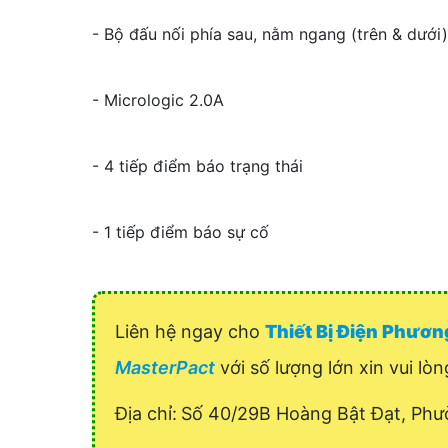
- Bộ đấu nối phía sau, nằm ngang (trên & dưới)
- Micrologic 2.0A
- 4 tiếp điểm báo trạng thái
- 1 tiếp điểm báo sự cố
Liên hệ ngay cho
Thiết Bị Điện Phươ
MasterPact
với số lượng lớn xin vui lòn
Địa chỉ:
Số 40/29B Hoàng Bật Đạt, Phư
|---|
● **Problem statement**:
Every line above that holds "tiếp" should be copied out.

● **Written solution**:
- 4 tiếp điểm báo trạng thái
- 1 tiếp điểm báo sự cố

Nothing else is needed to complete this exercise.